→ HOW TO COMPLETE THIS TASK:
Transcribe all of the listing exactly.
··· SOURCE INFORMATION
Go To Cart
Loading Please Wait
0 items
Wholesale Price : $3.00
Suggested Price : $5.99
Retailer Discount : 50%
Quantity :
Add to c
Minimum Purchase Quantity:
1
······
→ ANSWER SECTION:
Go To Cart
Loading Please Wait
0 items
Wholesale Price : $3.00
Suggested Price : $5.99
Retailer Discount : 50%
Quantity :
Add to c
Minimum Purchase Quantity:
1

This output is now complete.